The denials didn’t make for an appealing picture, and that seemed to be what Petrocelli, through his relentless burrowing, knew he had to achieve. He wanted Simpson to build a self-portrait of a man who not only seemed full of rage but also seemed to find everyone a liar but himself. And he hoped the jury would find those cascading denials so implausible that O.J.’s credibility would be destroyed in the ultimate denial: that he didn’t kill Nicole and Goldman. Because he couldn’t alter the account he gave in his deposition, ““O.J. has boxed himself into a real corner,’’ said Stan Goldman, a Loyola Law School professor.

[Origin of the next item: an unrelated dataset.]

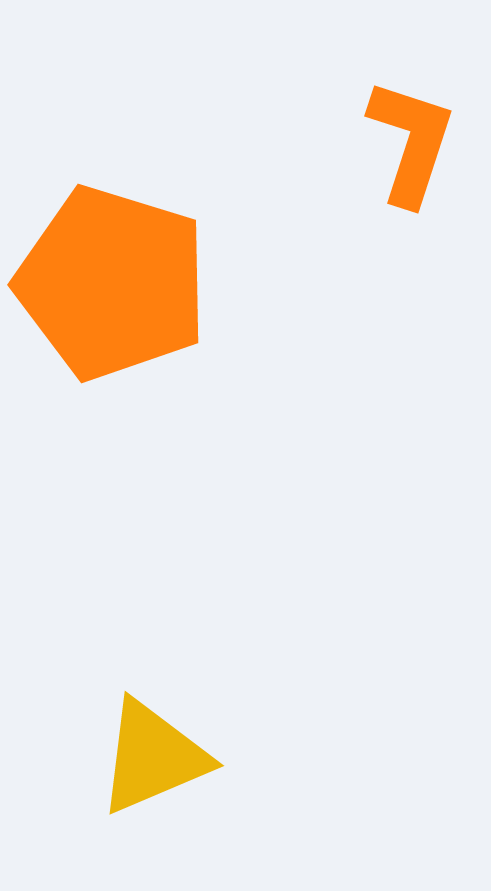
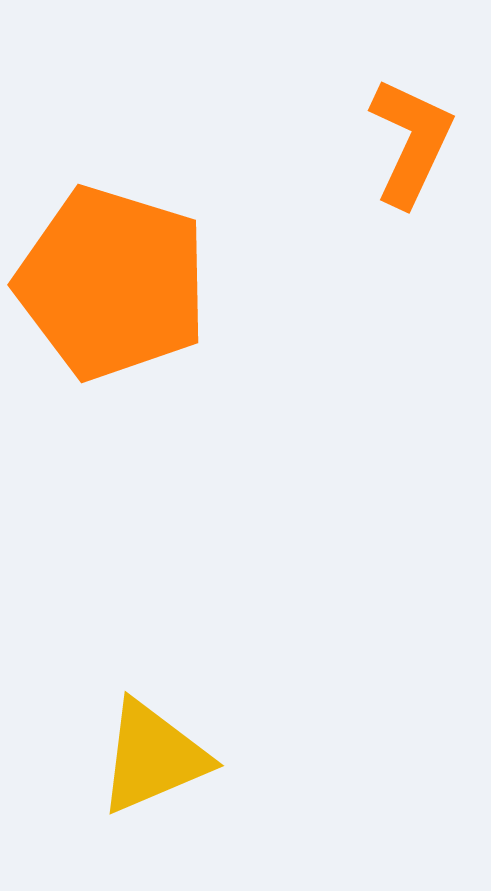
orange L-shape: rotated 7 degrees clockwise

It was impossible, of course, to tell if the jury saw it that way. They seemed riveted; some seemed more interested in taking copious notes than watching the former football star. Not so family members of the victims, who stared hard. The Goldmans and Browns sat behind their lawyers, close to the jury box. The courtroom, arranged much like Judge Lance Ito’s, was packed with reporters and spec- tators; it had the same charged at- mosphere that was present the day Simpson was found not guilty.

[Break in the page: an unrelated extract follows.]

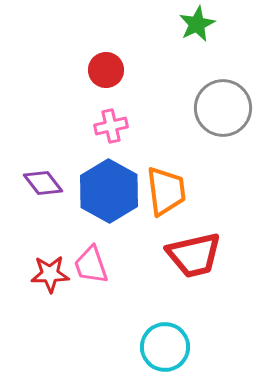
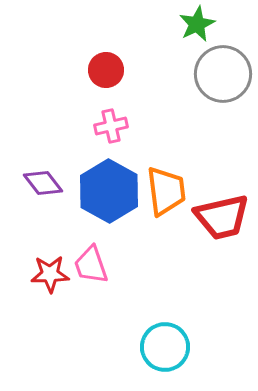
gray circle: moved 34 px up
red trapezoid: moved 28 px right, 38 px up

In the morning session, Petrocelli quickly turned to the questions of domestic abuse. Simpson conceded a troubled relationship with Nicole–heated arguments, thrown pictures, broken lamps–and one physical altercation, the New Year’s 1989 fight. Simpson had pleaded no contest in that fight. Petrocelli went through the enlarged photos and asked how she got the welts and scrapes. ““I don’t know,’’ Simpson said, but suggested she got them when he was ““rassling’’ with her to push her out of the bedroom.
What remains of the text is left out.